The secret to the Pla Tod Yum Ma-Muang is the yum (mix) that serves as the tamarind chili paste sauce for the dish. The ingredients that make up the sauce — tamarind, ground chili, palm sugar, fish sauce and lime juice — are all brought together by the pungent shallots in a sweet, spicy, salty, and sour flavor that complements the deep-fried sea seabass coated with tempura flour.

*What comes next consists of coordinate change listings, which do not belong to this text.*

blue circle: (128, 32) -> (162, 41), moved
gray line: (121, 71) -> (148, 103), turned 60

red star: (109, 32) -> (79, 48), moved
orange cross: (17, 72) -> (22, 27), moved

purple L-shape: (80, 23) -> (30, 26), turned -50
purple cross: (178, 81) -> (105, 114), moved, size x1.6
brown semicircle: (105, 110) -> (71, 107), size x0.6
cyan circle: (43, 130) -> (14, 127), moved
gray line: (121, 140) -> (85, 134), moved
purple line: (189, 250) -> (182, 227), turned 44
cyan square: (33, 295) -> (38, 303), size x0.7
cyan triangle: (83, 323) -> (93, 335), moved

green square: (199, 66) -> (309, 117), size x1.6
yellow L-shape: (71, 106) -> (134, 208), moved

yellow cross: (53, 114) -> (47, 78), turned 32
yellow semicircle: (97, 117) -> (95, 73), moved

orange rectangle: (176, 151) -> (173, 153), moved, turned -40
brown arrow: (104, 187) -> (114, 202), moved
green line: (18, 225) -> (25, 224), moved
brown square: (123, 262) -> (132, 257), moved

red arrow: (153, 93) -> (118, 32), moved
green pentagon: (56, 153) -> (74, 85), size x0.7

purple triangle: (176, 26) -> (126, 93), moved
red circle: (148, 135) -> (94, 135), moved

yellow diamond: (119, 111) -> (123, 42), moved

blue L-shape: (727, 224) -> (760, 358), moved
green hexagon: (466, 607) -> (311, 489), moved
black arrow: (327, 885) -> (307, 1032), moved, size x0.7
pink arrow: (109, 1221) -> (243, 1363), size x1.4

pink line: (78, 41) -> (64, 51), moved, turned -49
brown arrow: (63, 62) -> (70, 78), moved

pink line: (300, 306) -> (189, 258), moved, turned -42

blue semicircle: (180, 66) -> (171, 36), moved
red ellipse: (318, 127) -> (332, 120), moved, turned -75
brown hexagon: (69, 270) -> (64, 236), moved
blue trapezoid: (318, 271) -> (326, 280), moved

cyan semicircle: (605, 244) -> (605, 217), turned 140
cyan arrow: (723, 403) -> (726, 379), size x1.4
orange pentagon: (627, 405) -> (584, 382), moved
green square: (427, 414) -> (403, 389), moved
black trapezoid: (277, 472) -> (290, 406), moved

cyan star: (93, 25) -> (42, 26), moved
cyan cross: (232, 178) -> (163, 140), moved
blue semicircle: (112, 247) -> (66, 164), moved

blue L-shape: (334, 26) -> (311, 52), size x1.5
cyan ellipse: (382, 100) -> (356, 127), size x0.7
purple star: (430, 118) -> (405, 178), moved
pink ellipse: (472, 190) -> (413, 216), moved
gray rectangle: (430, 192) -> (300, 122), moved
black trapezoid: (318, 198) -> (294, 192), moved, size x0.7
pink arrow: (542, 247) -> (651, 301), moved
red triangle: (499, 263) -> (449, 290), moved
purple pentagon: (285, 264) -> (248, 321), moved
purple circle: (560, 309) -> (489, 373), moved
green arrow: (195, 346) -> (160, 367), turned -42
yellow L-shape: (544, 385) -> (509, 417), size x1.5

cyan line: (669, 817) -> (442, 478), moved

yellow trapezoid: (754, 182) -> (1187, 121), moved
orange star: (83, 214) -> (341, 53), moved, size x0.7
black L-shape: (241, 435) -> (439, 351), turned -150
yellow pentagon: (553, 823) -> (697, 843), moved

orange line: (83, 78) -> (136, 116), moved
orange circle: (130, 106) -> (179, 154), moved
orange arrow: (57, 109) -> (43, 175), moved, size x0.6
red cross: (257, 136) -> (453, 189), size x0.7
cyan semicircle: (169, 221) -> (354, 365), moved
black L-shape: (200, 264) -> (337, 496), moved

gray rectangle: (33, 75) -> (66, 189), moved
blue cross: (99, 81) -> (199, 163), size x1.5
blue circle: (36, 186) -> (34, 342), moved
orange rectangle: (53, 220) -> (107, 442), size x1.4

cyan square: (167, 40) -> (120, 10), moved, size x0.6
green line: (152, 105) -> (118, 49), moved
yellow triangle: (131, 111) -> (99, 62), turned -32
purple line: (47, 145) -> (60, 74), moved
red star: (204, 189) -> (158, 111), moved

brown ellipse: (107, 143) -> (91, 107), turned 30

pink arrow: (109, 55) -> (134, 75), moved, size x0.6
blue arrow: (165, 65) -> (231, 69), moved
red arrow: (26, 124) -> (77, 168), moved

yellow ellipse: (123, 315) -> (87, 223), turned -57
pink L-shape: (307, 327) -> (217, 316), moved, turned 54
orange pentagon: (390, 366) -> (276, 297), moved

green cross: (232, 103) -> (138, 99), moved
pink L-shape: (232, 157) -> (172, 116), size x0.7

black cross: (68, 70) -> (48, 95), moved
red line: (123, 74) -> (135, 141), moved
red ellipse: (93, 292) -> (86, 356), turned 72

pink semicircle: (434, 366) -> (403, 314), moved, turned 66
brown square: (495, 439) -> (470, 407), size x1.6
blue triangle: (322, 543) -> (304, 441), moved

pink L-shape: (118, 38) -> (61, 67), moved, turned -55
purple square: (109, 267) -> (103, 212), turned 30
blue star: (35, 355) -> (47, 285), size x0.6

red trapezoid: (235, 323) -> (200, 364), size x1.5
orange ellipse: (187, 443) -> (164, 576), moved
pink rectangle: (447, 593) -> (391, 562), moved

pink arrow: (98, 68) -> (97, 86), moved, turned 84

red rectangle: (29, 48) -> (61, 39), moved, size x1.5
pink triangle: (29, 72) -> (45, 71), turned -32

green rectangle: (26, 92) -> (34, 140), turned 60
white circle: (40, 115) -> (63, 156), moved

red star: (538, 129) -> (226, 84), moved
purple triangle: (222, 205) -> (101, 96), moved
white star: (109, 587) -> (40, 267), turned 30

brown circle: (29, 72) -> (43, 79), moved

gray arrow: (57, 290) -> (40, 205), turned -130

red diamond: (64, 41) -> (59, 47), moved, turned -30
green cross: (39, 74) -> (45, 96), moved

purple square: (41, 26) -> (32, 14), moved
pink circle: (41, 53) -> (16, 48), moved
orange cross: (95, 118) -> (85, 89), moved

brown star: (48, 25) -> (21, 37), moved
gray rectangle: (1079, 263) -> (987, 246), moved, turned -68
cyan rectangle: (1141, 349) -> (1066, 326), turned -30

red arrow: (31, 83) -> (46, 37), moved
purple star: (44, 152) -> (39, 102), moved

The beef tenderloin of the Nua Yang Jim Jeaw is marinated in roasted herb rice, which is a powdered blend of lemongrass, galanga, kaffir lime leaves and garlic. Nam Jim Jeaw (Thai Isan sauce), a dipping sauce from northeastern Thailand, and roasted herb rice accompany the medium-rare steak. This versatile sauce is well-known for balancing sour, salty, spicy and somewhat sweet flavors.
There is no need to introduce Khao Nhiew Ma-Muang, a simple and well-liked tropical-flavored dessert made of sticky or glutinous rice, coconut sauce, salted coconut cream and tart mangoes that help clear the palate. A key component of the process is combining the steamed sticky rice with the sugar, salt, pandan leaves and slow-boiled coconut milk at the same temperature.
On 30 May, Spices will host a one-night degustation event called the Flavors of the White Elephant Kingdom banquet, which includes all of these dishes.